Tooth and Nail

Home > Other > Tooth and Nail > Page 15
Tooth and Nail Page 15

by Linda D. Dahl


  We got our drinks and made small talk until the appetizers came. Once the waiter set down the calamari, all talk of me stopped. We were on to the main event.

  He told me he had worked as a matchmaker for four years for one of the promoters. He was the one who arranged the bouts, sizing up the boxers to match their records evenly. That was why he knew all the fighters so well. He was appointed chairman of the commission by the governor almost three years prior and had already made ballsy calls, like suspending a very famous fighter. “He couldn’t defend himself in his last fight. I wasn’t gonna let him get hurt, not like that,” he said, through swallows of bread. “I’m cleaning up the commission. They used to have seventeen fights a year, and now we have over thirty. And no one’s gotten hurt.”

  He continued, telling me how he was a cabbie, then a traveling salesman. At one point, he had enrolled in but never finished law school. He even tried his hand as a ring announcer. “I know everything there is to know about boxing.
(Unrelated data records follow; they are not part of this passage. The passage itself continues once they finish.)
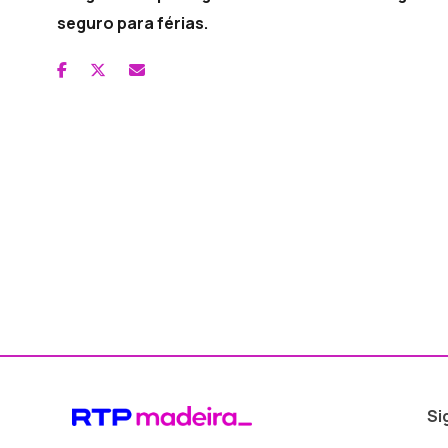
seguro para férias.
Si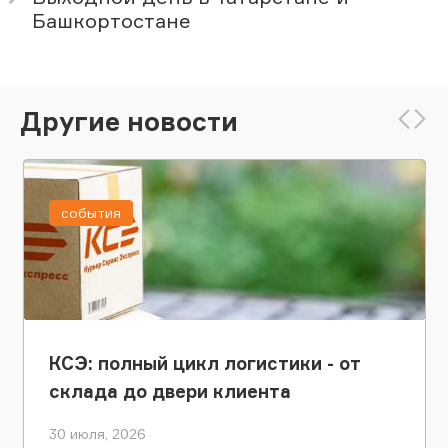
Башкортостане
Другие новости
события
КСЭ: полный цикл логистики - от
склада до двери клиента
30 июля, 2026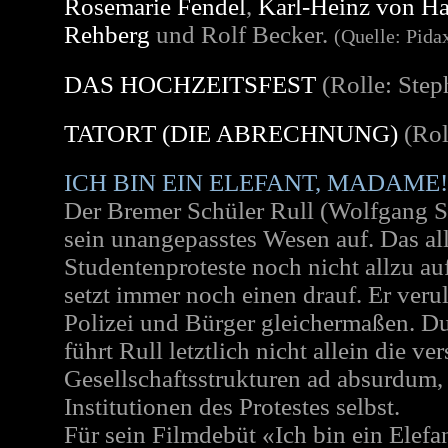
Rosemarie Fendel
,
Karl-Heinz von Ha
Rehberg
und Rolf Becker.
(Quelle: Pida
DAS HOCHZEITSFEST
(Rolle: Ste
TATORT (DIE ABRECHNUNG)
(Rol
ICH BIN EIN ELEFANT, MADAME!
Der Bremer Schüler Rull (
Wolfgang S
sein unangepasstes Wesen auf. Das alle
Studentenproteste noch nicht allzu au
setzt immer noch einen drauf. Er verul
Polizei und Bürger gleichermaßen. Du
führt Rull letztlich nicht allein die v
Gesellschaftsstrukturen ad absurdum,
Institutionen des Protestes selbst.
Für sein Filmdebüt «Ich bin ein Elefa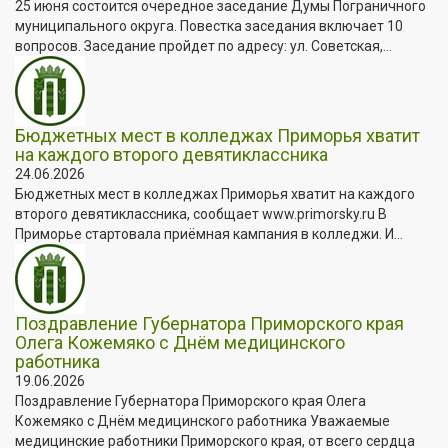
25 июня состоится очередное заседание Думы Пограничного
муниципального округа. Повестка заседания включает 10
вопросов. Заседание пройдет по адресу: ул. Советская,...
Бюджетных мест в колледжах Приморья хватит
на каждого второго девятиклассника
24.06.2026
Бюджетных мест в колледжах Приморья хватит на каждого
второго девятиклассника, сообщает www.primorsky.ru В
Приморье стартовала приёмная кампания в колледжи. И...
Поздравление Губернатора Приморского края
Олега Кожемяко с Днём медицинского
работника
19.06.2026
Поздравление Губернатора Приморского края Олега
Кожемяко с Днём медицинского работника Уважаемые
медицинские работники Приморского края, от всего сердца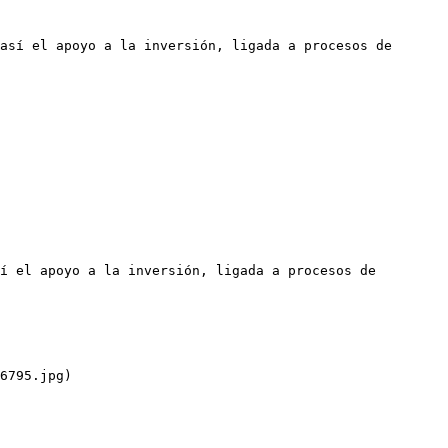
así el apoyo a la inversión, ligada a procesos de 
í el apoyo a la inversión, ligada a procesos de 
6795.jpg)
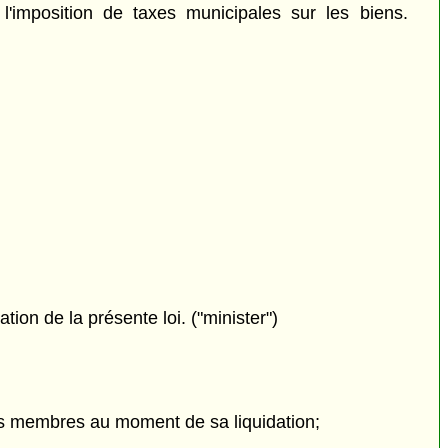
'imposition de taxes municipales sur les biens.
ion de la présente loi. ("minister")
 ses membres au moment de sa liquidation;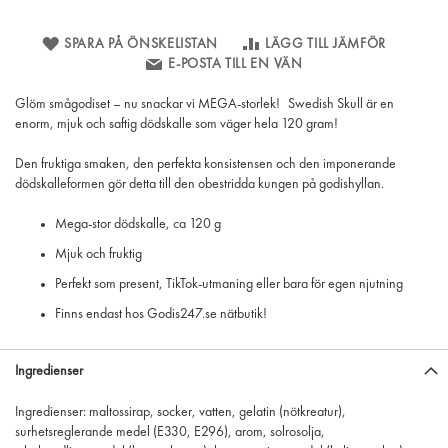
SPARA PÅ ÖNSKELISTAN
LÄGG TILL JÄMFÖR
E-POSTA TILL EN VÄN
Glöm smågodiset – nu snackar vi MEGA-storlek! Swedish Skull är en
enorm, mjuk och saftig dödskalle som väger hela 120 gram!
Den fruktiga smaken, den perfekta konsistensen och den imponerande
dödskalleformen gör detta till den obestridda kungen på godishyllan.
Mega-stor dödskalle, ca 120 g
Mjuk och fruktig
Perfekt som present, TikTok-utmaning eller bara för egen njutning
Finns endast hos Godis247.se nätbutik!
Ingredienser
Ingredienser: maltossirap, socker, vatten, gelatin (nötkreatur),
surhetsreglerande medel (E330, E296), arom, solrosolja,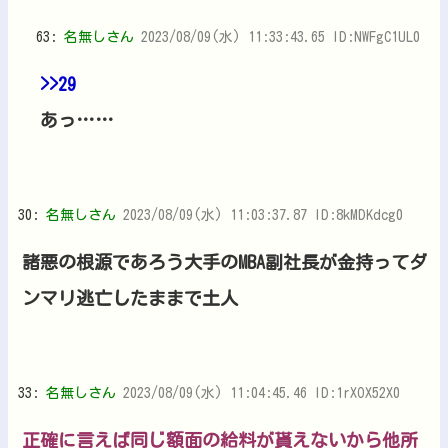
63:
名無しさん
2023/08/09(水) 11:33:43.65 ID:NWFgC1UL0
>>29
あっ……
30:
名無しさん
2023/08/09(水) 11:03:37.87 ID:8kMDKdcg0
諸悪の根源であろう大手のMBA副社長が金持ってダ
ンマリ逃亡したままで土人
33:
名無しさん
2023/08/09(水) 11:04:45.46 ID:1rXOX52X0
正確に言えば同じ額面の給料が貰えないから他所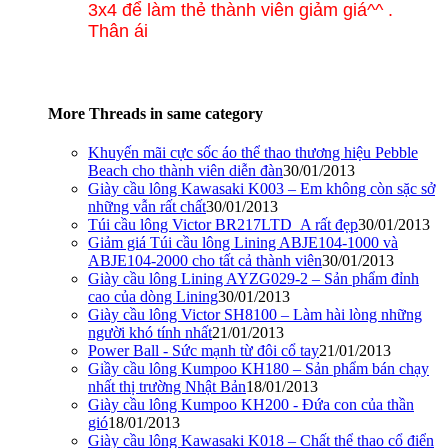
3x4
để l
àm th
ẻ th
ành vi
ên gi
ảm gi
á
^^ .
Thân ái
More Threads in same category
Khuyến mãi cực sốc áo thể thao thương hiệu Pebble
Beach cho thành viên diễn đàn
30/01/2013
Giày cầu lông Kawasaki K003 – Em không còn sặc sở
những vẫn rất chất
30/01/2013
Túi cầu lông Victor BR217LTD_A rất đẹp
30/01/2013
Giảm giá Túi cầu lông Lining ABJE104-1000 và
ABJE104-2000 cho tất cả thành viên
30/01/2013
Giày cầu lông Lining AYZG029-2 – Sản phẩm đỉnh
cao của dòng Lining
30/01/2013
Giày cầu lông Victor SH8100 – Làm hài lòng những
người khó tính nhất
21/01/2013
Power Ball - Sức mạnh từ đôi cổ tay
21/01/2013
Giầy cầu lông Kumpoo KH180 – Sản phẩm bán chạy
nhất thị trường Nhật Bản
18/01/2013
Giày cầu lông Kumpoo KH200 - Đứa con của thần
gió
18/01/2013
Giày cầu lông Kawasaki K018 – Chất thể thao cổ điển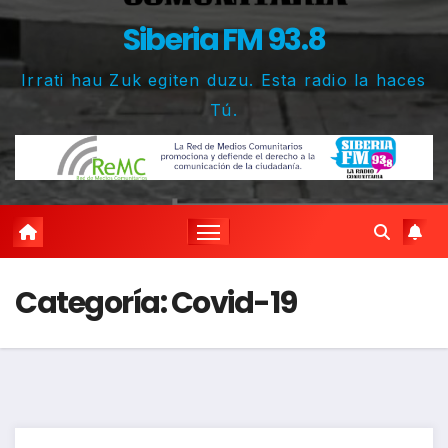
Siberia FM 93.8
Irrati hau Zuk egiten duzu. Esta radio la haces
Tú.
Categoría:
Covid-19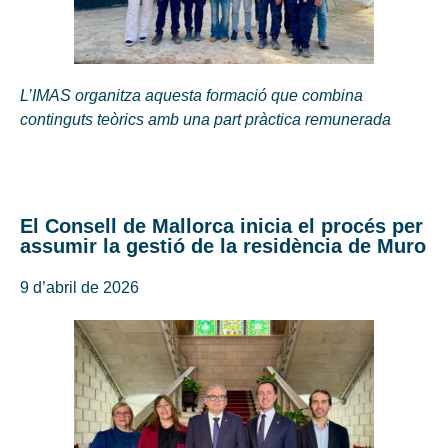
L’IMAS organitza aquesta formació que combina
continguts teòrics amb una part pràctica remunerada
El Consell de Mallorca inicia el procés per
assumir la gestió de la residència de Muro
9 d’abril de 2026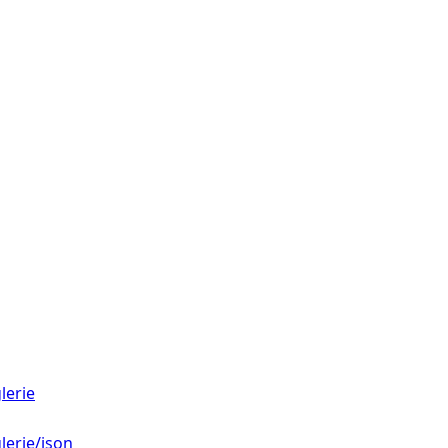
lerie
lerie/json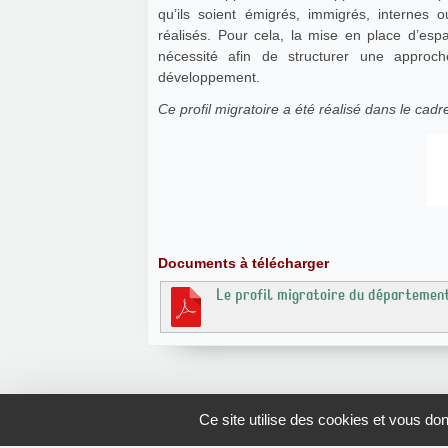
qu’ils soient émigrés, immigrés, internes o
réalisés. Pour cela, la mise en place d’esp
nécessité afin de structurer une approch
développement.
Ce profil migratoire a été réalisé dans le ca
Documents à télécharger
Le profil migratoire du départemen
Ce site utilise des cookies et vous do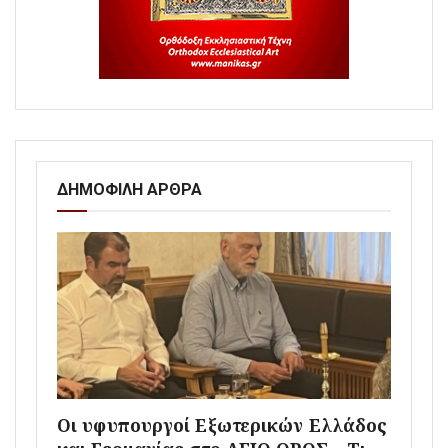
ΔΗΜΟΦΙΛΗ ΑΡΘΡΑ
Οι υφυπουργοί Εξωτερικών Ελλάδος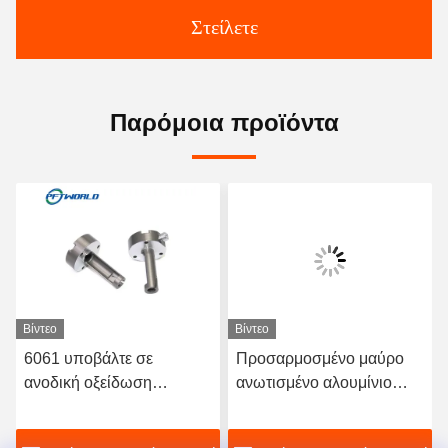
Στείλετε
Παρόμοια προϊόντα
Βίντεο
Βίντεο
6061 υποβάλτε σε
Προσαρμοσμένο μαύρο
ανοδική οξείδωση
ανωτισμένο αλουμίνιο
γρήγορη τρισδιάστατη
CNC
τυπωμένη υπηρεσία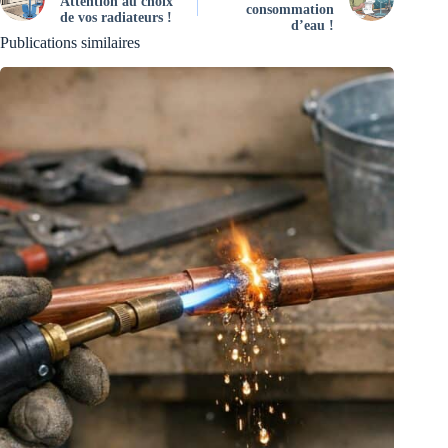
Attention au choix
consommation
de vos radiateurs !
d’eau !
Publications similaires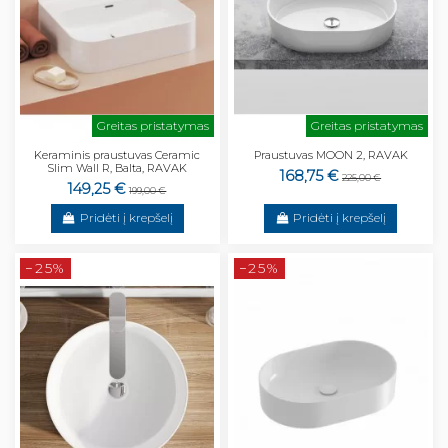
Greitas pristatymas
Greitas pristatymas
Keraminis praustuvas Ceramic
Praustuvas MOON 2, RAVAK
Slim Wall R, Balta, RAVAK
168,75 €
225,00 €
149,25 €
199,00 €
Pridėti į krepšelį
Pridėti į krepšelį
−25%
−25%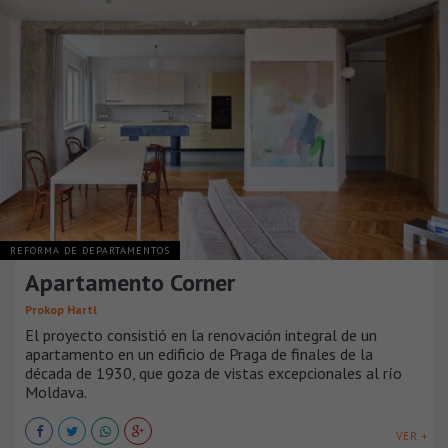
REFORMA DE DEPARTAMENTOS
Apartamento Corner
Prokop Hartl
El proyecto consistió en la renovación integral de un
apartamento en un edificio de Praga de finales de la
década de 1930, que goza de vistas excepcionales al río
Moldava.
VER +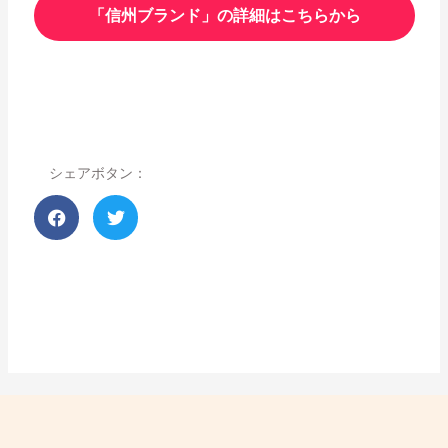
「信州ブランド」の詳細はこちらから
シェアボタン：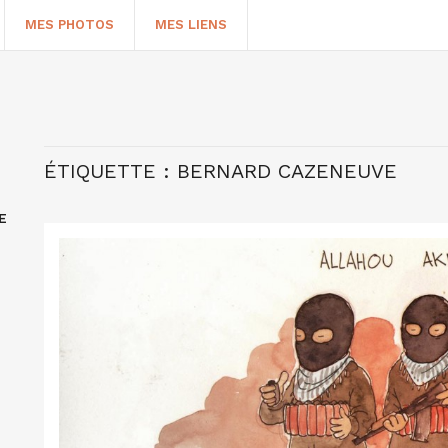
MES PHOTOS
MES LIENS
ÉTIQUETTE :
BERNARD CAZENEUVE
E
HERCHER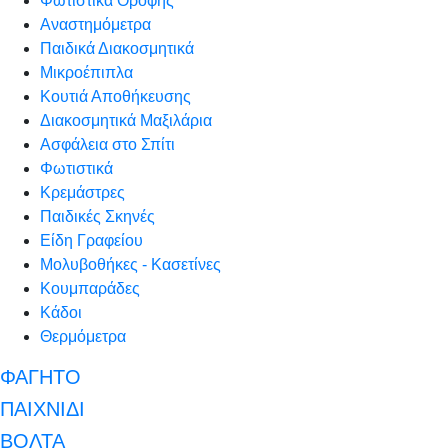
Φωτιστικά Οροφής
Αναστημόμετρα
Παιδικά Διακοσμητικά
Μικροέπιπλα
Κουτιά Αποθήκευσης
Διακοσμητικά Μαξιλάρια
Ασφάλεια στο Σπίτι
Φωτιστικά
Κρεμάστρες
Παιδικές Σκηνές
Είδη Γραφείου
Μολυβοθήκες - Κασετίνες
Κουμπαράδες
Κάδοι
Θερμόμετρα
ΦΑΓΗΤΟ
ΠΑΙΧΝΙΔΙ
ΒΟΛΤΑ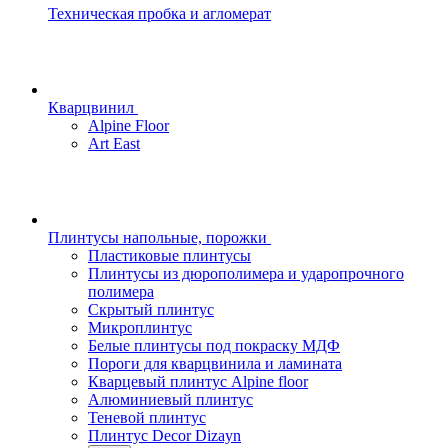
Техническая пробка и агломерат
Кварцвинил
Alpine Floor
Art East
Плинтусы напольные, порожки
Пластиковые плинтусы
Плинтусы из дюрополимера и ударопрочного
полимера
Скрытый плинтус
Микроплинтус
Белые плинтусы под покраску МДФ
Пороги для кварцвинила и ламината
Кварцевый плинтус Alpine floor
Алюминиевый плинтус
Теневой плинтус
Плинтус Decor Dizayn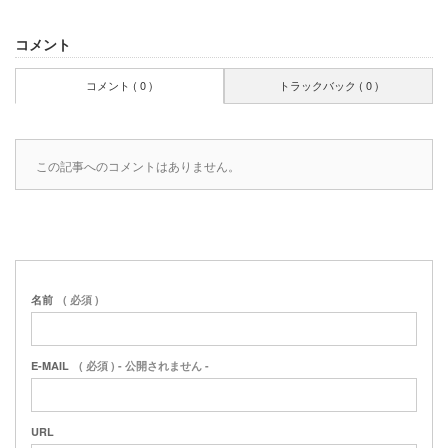
コメント
コメント ( 0 )
トラックバック ( 0 )
この記事へのコメントはありません。
名前
( 必須 )
E-MAIL
( 必須 ) - 公開されません -
URL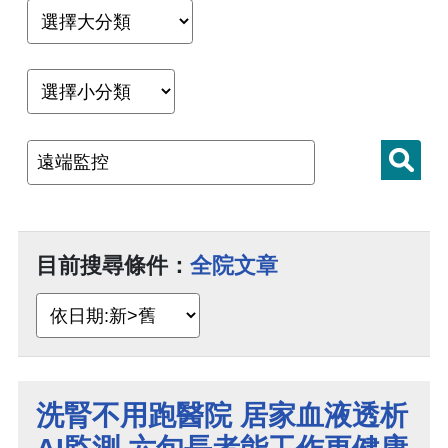
目前搜尋條件：
全院文章
洗腎不用跑醫院 居家血液透析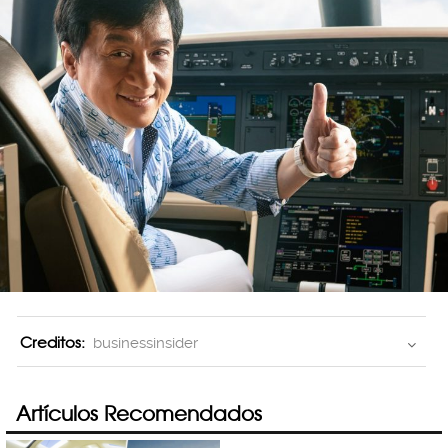
Creditos:
businessinsider
Artículos Recomendados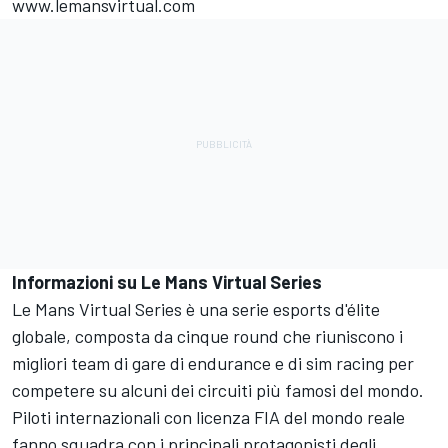
www.lemansvirtual.com
Informazioni su Le Mans Virtual Series
Le Mans Virtual Series è una serie esports d'élite
globale, composta da cinque round che riuniscono i
migliori team di gare di endurance e di sim racing per
competere su alcuni dei circuiti più famosi del mondo.
Piloti internazionali con licenza FIA del mondo reale
fanno squadra con i principali protagonisti degli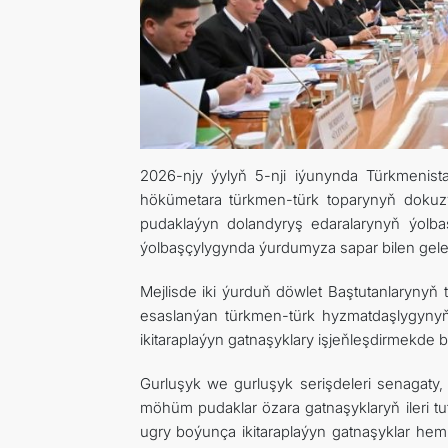
2026-njy ýylyň 5-nji iýunynda Türkmeni
hökümetara türkmen-türk toparynyň dokuzynj
pudaklaýyn dolandyryş edaralarynyň ýolba
ýolbaşçylygynda ýurdumyza sapar bilen gelen 
Mejlisde iki ýurduň döwlet Baştutanlarynyň 
esaslanýan türkmen-türk hyzmatdaşlygynyň yz
ikitaraplaýyn gatnaşyklary işjeňleşdirmekde b
Gurluşyk we gurluşyk serişdeleri senagaty, 
möhüm pudaklar özara gatnaşyklaryň ileri tut
ugry boýunça ikitaraplaýyn gatnaşyklar hem 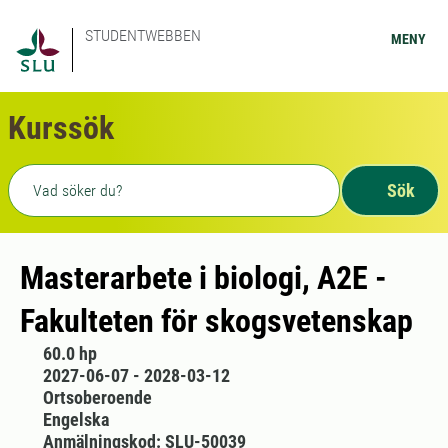
STUDENTWEBBEN
MENY
Kurssök
Fritext sökning
Sök
Masterarbete i biologi, A2E -
Fakulteten för skogsvetenskap
60.0 hp
2027-06-07 - 2028-03-12
Ortsoberoende
Engelska
Anmälningskod: SLU-50039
I want to bring the glory back to New York.” He spoke slowly and carefully, eagerly asking, “What?” every time I mumbled an affirmation. His hearing was a lot worse than he would admit. And it was most obvious in this quiet restaurant, as he struggled to read my lips.

  “But all sports, they are like theater. A fight, when you see it live, is like a play. What happens in that ring only happens once. Maybe that’s why I write plays. I’ve written lots of them. I’m a dramatist. I see the drama in things,” he said, placing a finger on his chin.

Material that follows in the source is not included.